Resources for Avoiding Plagiarism

Online Writing Lab (Purdue University)
The OWL has an excellent unit on plagiarism including useful tips on citing and paraphrasing. 

Plagiarism and Paraphrasing

This guide provides information on how to provide proper citations and credibility in academic writing. It discusses how properly-cited paraphrasing helps students truly understand the material. The resource also includes references to citation sources and guidelines that students can follow to avoid plagiarism in their writing.
Another excellent site devoted to plagiarism. Under "Resources" are listed tools for checking originality and grammar, a webcast that identifies the 10 plagiarism types, helpful sites for learning about writing, editing, copyright and academic integrity, news items about plagiarism, handouts on plagiarism and citations, and more.

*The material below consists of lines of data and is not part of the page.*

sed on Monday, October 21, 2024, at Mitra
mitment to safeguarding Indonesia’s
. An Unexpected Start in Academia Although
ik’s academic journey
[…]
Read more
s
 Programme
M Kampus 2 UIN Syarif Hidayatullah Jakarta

Video on plagiarism (from Paul Robeson Library, Rutgers University)
The do's and don'ts of plagiarism and a game show titled "The Cite is Right" is featured in this enlightening, short, video.

You Quote It, You Note It (Video from Vaughan Memorial Library, Acadia University)
This video is approximately ten minutes and explains the difference between paprahrasing and quoting and how to do both effectively, as well as how, what and when to cite.